A compressed, stable strike
When the drill is working, contact usually feels more solid. You may notice:
- Less scooping at the ball
- Better shaft lean
- Cleaner turf interaction
- More consistent low point
- A stronger through-swing with less hand manipulation
Common Mistakes to Avoid
- Spinning the hips without pressure into the ground. If your pelvis opens but your feet and legs are not supporting it, you are just turning in place rather than driving the motion properly.
- Trying to hold the club off with rigid hands. The goal is not to freeze the release. You want the hands to stay connected to body rotation, not become tense and artificial.
- Making the swing too big too soon. This drill works best in short swings first. If you jump straight to full speed, you will usually fall back into your old release pattern.
- Letting the arms win the race. If the shaft quickly becomes perpendicular to your pelvis after impact, your arms have taken over too early.

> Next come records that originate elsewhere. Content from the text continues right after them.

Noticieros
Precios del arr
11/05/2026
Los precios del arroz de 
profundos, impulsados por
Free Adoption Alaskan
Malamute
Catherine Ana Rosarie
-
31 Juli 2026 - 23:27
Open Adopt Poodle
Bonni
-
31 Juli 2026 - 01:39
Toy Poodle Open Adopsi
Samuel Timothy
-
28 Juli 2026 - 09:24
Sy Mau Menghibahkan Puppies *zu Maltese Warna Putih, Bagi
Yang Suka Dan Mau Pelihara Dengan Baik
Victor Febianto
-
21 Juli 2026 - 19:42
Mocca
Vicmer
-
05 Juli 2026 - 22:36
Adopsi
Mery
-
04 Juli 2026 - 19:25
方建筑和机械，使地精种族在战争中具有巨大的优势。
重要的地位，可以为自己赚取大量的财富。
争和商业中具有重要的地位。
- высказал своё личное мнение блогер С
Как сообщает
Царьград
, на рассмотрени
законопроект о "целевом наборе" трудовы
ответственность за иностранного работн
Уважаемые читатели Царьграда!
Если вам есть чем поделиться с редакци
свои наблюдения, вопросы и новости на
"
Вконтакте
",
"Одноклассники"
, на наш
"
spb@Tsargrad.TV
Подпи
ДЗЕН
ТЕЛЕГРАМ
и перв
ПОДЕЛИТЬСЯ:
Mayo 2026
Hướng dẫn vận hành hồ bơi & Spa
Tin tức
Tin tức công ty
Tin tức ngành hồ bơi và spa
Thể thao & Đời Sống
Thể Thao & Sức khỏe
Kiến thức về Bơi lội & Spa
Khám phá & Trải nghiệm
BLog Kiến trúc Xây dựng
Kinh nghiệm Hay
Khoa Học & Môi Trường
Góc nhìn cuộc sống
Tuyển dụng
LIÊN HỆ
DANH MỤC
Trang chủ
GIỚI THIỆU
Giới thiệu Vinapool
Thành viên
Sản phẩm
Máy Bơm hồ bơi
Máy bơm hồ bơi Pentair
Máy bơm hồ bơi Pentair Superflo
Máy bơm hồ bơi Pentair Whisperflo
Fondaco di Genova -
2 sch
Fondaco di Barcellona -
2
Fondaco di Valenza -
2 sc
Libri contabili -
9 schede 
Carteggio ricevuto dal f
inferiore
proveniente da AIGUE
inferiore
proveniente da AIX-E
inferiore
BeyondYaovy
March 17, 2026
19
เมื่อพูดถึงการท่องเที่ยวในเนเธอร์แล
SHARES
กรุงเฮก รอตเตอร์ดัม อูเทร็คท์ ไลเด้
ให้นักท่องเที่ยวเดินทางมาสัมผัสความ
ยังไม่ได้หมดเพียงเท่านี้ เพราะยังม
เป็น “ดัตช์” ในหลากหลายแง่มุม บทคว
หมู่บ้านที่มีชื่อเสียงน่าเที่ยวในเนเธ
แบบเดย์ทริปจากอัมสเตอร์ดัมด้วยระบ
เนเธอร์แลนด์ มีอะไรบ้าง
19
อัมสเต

- Confusing “open” with “up.” Opening your pelvis does not mean standing up out of posture. Keep your inclination and let the rotation happen within your posture.
- Overdoing the visual. The hands are not literally glued to the belt buckle. The image is meant to improve timing and sequencing, not create a robotic motion.
- Ignoring the down-the-line checkpoint. If you look from behind and the club immediately wraps inward while the pelvis stalls, you likely released too early.
How This Fits Your Swing
This drill is really about the bigger concept of the body swinging the arms. In a good downswing, your pivot leads and your arms respond to that motion. When the sequence is correct, impact becomes much easier to repeat.
If your body slows down too soon, your hands have to rescue the strike. That usually leads to flipping, scooping, or a loss of compression. But when your pelvis continues to open and your hands stay organized relative to it, you create a more efficient impact pattern. The club can lean, the face can stabilize, and the arms can extend at the proper time instead of too early.
This drill also connects well to any work you are doing on:
- Shaft lean at impact
- Body rotation through the ball
- Delayed release rather than early throwaway
- Better arm extension after impact
- Sequencing from the ground up
From a practical standpoint, the pelvis-to-hands image gives you a simpler checkpoint than trying to monitor every piece of the downswing. You are not thinking about ten positions at once. You are just asking one useful question: Are my hands staying with my pelvis through impact, or are they dumping past it?
If you answer that question correctly in your practice, you will usually clean up several other issues at the same time. Your body will tend to stay more open, your release will happen later, and your through-swing will look and feel more athletic. That is why this drill can be such a fast way to improve both contact and consistency.
Start with short swings, build the sensation gradually, and pay attention to whether your lower body is truly leading the strike. When you get it right, impact will feel less like a hand slap at the ball and more like a connected motion where the body carries the club through.